True, Drogba has no re-sale value at his age, and does not owe the club anything after the years of service that he’s given for the club. His medal collection speaks for itself, with three Premier League winners medals, one League Cup, four FA Cups and now on Champions League.
And, if the talisman wanted to leave, then it would make sense to give him the opportunity to walk away on an immense high.
That simply doesn’t seem to be the case though, and whilst both his and his agent’s comments have been spun different ways by the media in the past, the general vibe is that Drogba would like to stay if possible.
The stumbling block would appear to be length of contract. Chelsea are renowned for their one-year contract extensions, something that has seen players reaching the later stages of their careers leave in the past.
Allowing Drogba the opportunity to follow that same path makes absolutely no sense though, because he is still so vital to the clubs cause.
His performance at the Allianz Arena is a great example. Asked to play up-front on his own, Drogba was isolated for large periods, but came alive when the opportunity arose, heading home a sublime equaliser in the 88th minute.
His over-eagerness could have cost the Blues when giving away a penalty in extra-time, but Petr Cech gave the club’s great servant a reprieve, and it was one he gleefully took after 120 minutes, sending Manuel Neuer the wrong way with the fifth spot-kick to send his side into ecstacy.

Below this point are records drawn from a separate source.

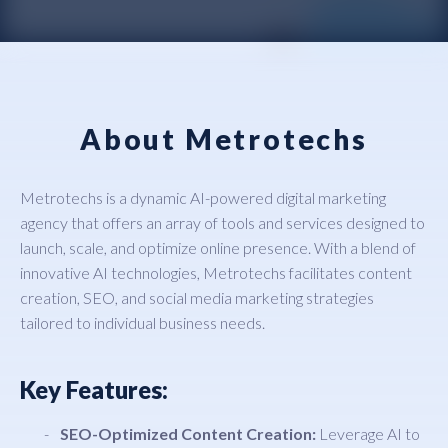
About Metrotechs
Metrotechs is a dynamic AI-powered digital marketing
agency that offers an array of tools and services designed to
launch, scale, and optimize online presence. With a blend of
innovative AI technologies, Metrotechs facilitates content
creation, SEO, and social media marketing strategies
tailored to individual business needs.
Key Features:
SEO-Optimized Content Creation:
Leverage AI to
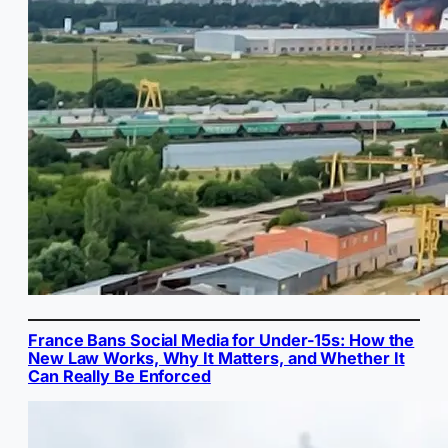
France Bans Social Media for Under-15s: How the
New Law Works, Why It Matters, and Whether It
Can Really Be Enforced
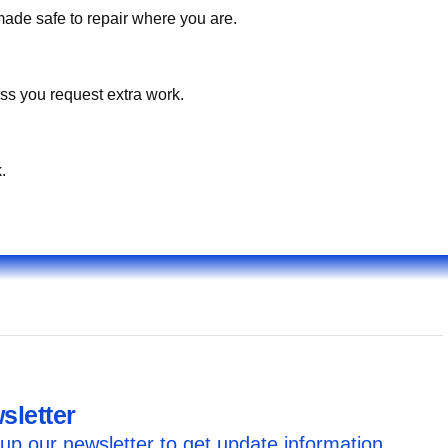
made safe to repair where you are.
ss you request extra work.
.
sletter
up our newsletter to get update information,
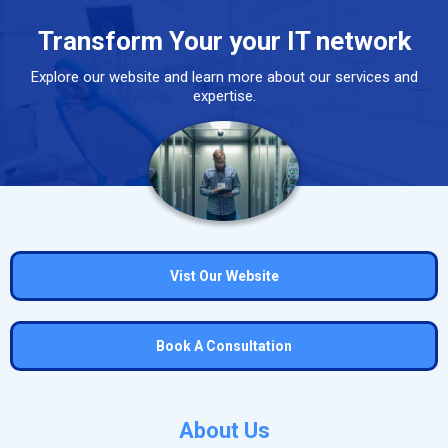
Transform Your your IT network
Explore our website and learn more about our services and
expertise.
Vist Our Website
Book A Consultation
About Us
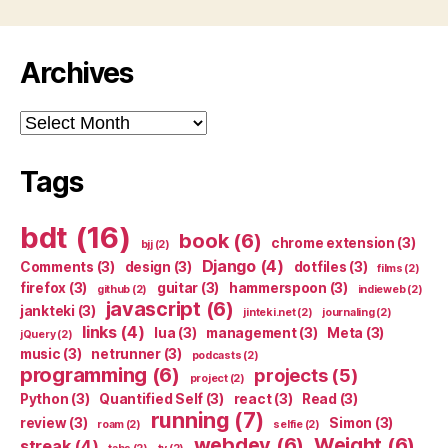
Archives
Archives
Tags
bdt
(16)
book
(6)
chrome extension
(3)
bjj
(2)
Django
(4)
Comments
(3)
design
(3)
dotfiles
(3)
films
(2)
firefox
(3)
guitar
(3)
hammerspoon
(3)
github
(2)
indieweb
(2)
javascript
(6)
jankteki
(3)
jinteki.net
(2)
journaling
(2)
links
(4)
lua
(3)
management
(3)
Meta
(3)
jQuery
(2)
music
(3)
netrunner
(3)
podcasts
(2)
programming
(6)
projects
(5)
project
(2)
Python
(3)
Quantified Self
(3)
react
(3)
Read
(3)
running
(7)
review
(3)
Simon
(3)
roam
(2)
selfie
(2)
webdev
(6)
Weight
(6)
streak
(4)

It’s not like this is the first time Drogba has delivered on the big stage either. In nine finals, he’s scored nine goals and been on the winning side every time but once, when the Blues lost to Spurs in a League Cup final.
His record at Wembley is unparalleled, with Drogba’s recent efforts against Tottenham in the semi-final and then Liverpool in the final helping Chelsea to another FA Cup win.

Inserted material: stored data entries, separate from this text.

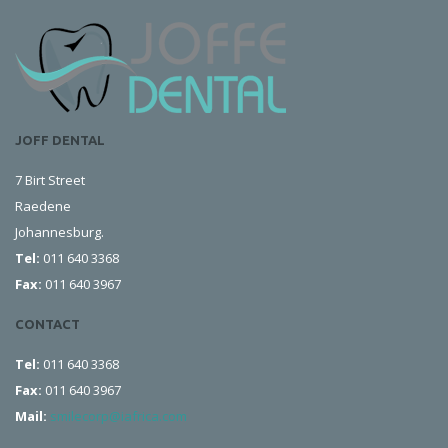
JOFF DENTAL
7 Birt Street
Raedene
Johannesburg.
Tel:
011 640 3368
Fax:
011 640 3967
CONTACT
Tel:
011 640 3368
Fax:
011 640 3967
Mail:
smilecorp@iafrica.com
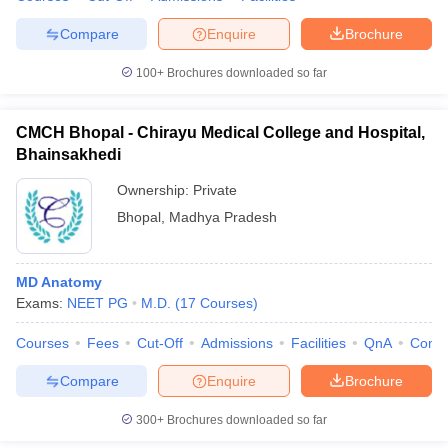
Compare
Enquire
Brochure
100+
Brochures downloaded so far
CMCH Bhopal - Chirayu Medical College and Hospital,
Bhainsakhedi
Ownership:
Private
Bhopal
,
Madhya Pradesh
MD Anatomy
Exams:
NEET PG
M.D.
(
17
Courses
)
Courses
Fees
Cut-Off
Admissions
Facilities
QnA
Comp
Compare
Enquire
Brochure
300+
Brochures downloaded so far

He's scored eight times in eight ties at the new stadium, always in the last four or better of major competitions.
In all competitions this season, Drogba notched 12 goals from 31 games whilst constantly vying for a starting spot with Fernando Torres. He also missed much of January at the African Cup of Nations, when the Ivory Coast lost in the final on penalties against Zambia.
The point is that, whilst Drogba is the ultimate big game player, he’s also consistent throughout the campaign. His goals record is exceptional over the past eight years, reaching double figures in every season he's been at the club.
He's also made over 30 appearances every year, showing he's still got the longevity to be involved on a regular basis.
And yet, next season, Drogba could be playing for one of Chelsea’s rivals. What is stopping Sir Alex Ferguson or Roberto Mancini from bringing the player to Manchester in the summer and making their own teams stronger? The striker would certainly be an asset for either club, and a cheap one at that.
Both sides would also note the advantage of adding a free agent with UEFA’s new financial fair play rules lingering around the corner.
It’s not just Manchester United or Manchester City who’d be happy to have him though. Any Premier League side would take him, although wage demands would mean he’s a target accessible only to the elite.
What about Europe? Again, it’s only the very best who could afford Drogba, but he’s shown that he’s worth it. PSG have plenty of cash, Juventus are eager to make a splash in Europe once again, and then there is Spanish giants Real Madrid and Barcelona.
All these teams will be rivals to Chelsea in next season’s European Cup, and every team will have a better chance of beating the Blues if they had Drogba in their line-up.
In effect, the Blues would be giving their rivals a fantastic opportunity to strengthen, whilst taking a backwards step themselves.
In Torres, they have a £50 million striker who is yet to find his very best form despite ‘that’ goal in Barcelona. Aside from that, you have Daniel Sturridge, who isn’t Di Matteo’s first choice in a wide position, let alone up-front, and not a lot else.
The message from any Chelsea fan should be simple ahead of planned talks with Drogba later this month. Do everything you can to sign him up, Mr Abramovich.
The message from fans from any other club should be just as clear. Please let him leave on a free.